Task objective ▸ Work through the data and say how many lines contain "Kalm". The number alone is the answer.

Records to use ▸
Content starts

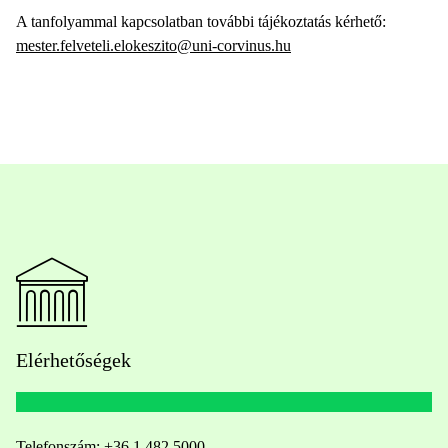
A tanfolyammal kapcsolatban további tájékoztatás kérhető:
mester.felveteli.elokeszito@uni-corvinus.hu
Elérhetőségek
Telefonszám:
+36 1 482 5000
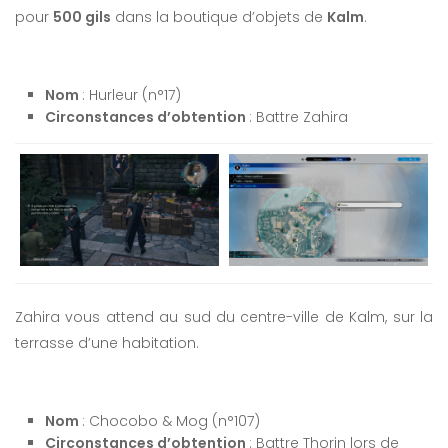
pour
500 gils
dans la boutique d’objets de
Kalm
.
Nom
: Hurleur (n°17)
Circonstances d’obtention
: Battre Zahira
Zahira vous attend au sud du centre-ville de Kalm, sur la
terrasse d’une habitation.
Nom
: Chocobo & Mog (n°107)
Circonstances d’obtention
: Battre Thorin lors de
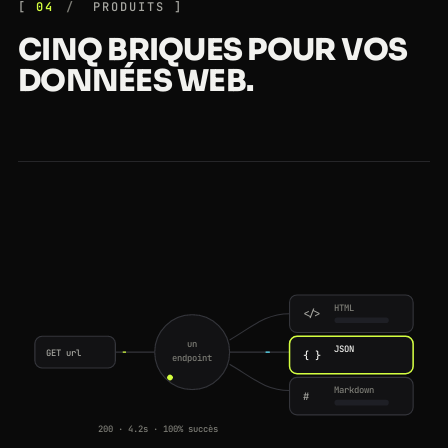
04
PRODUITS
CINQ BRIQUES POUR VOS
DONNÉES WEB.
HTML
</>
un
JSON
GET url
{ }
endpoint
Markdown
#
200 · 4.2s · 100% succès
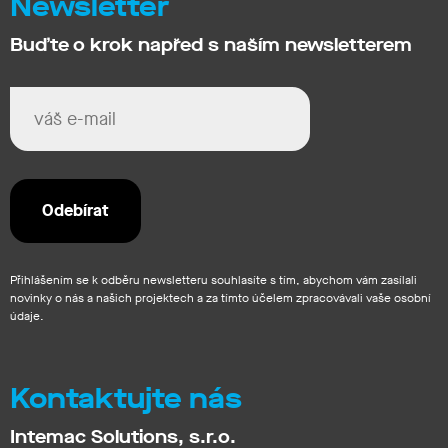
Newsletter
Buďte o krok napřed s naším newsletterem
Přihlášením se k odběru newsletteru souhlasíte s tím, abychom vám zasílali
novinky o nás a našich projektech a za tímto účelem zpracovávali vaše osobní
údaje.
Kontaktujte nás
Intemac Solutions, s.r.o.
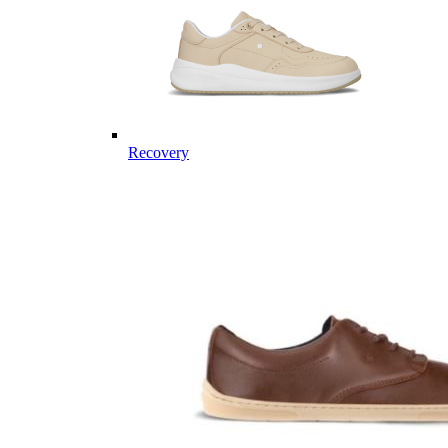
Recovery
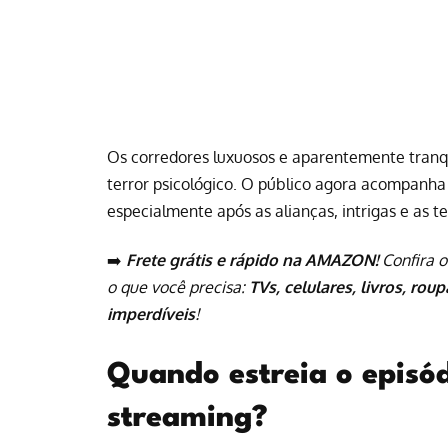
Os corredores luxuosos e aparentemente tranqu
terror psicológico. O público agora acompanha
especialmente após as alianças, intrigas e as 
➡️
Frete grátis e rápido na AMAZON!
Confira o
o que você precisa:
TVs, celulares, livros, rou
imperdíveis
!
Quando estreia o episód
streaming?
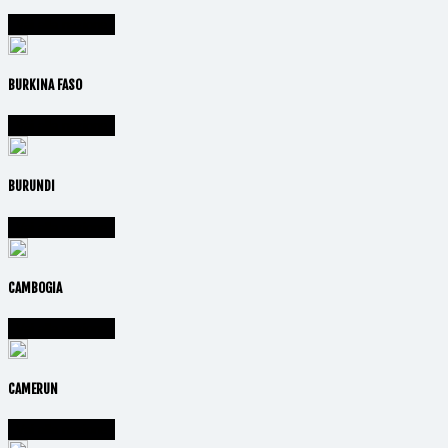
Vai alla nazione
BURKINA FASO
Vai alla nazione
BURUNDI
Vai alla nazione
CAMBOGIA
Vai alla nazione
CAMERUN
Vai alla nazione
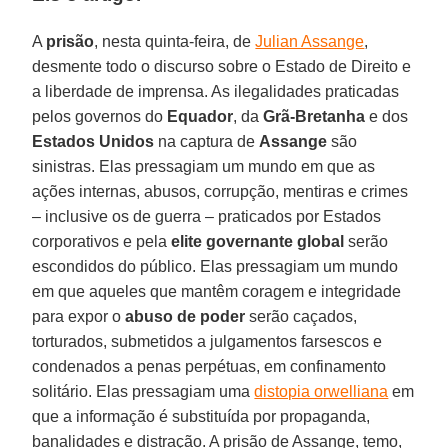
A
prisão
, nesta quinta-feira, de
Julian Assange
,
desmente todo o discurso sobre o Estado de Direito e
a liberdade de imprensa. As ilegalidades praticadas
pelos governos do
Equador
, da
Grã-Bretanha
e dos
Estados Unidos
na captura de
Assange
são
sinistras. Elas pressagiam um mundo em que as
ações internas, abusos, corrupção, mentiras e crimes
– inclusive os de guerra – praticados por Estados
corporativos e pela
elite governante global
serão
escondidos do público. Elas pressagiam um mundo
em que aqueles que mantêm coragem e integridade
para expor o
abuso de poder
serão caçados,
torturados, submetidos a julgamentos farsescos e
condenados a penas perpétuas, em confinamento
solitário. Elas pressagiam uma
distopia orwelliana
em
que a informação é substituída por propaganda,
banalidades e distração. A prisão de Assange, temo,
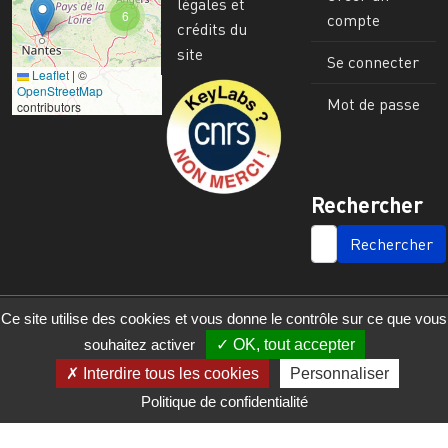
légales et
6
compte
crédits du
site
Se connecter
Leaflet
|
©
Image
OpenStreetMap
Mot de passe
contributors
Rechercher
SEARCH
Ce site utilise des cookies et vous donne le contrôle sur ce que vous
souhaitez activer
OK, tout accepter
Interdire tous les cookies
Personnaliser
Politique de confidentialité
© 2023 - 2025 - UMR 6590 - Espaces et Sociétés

Content ends

Reply to the task ▸ 2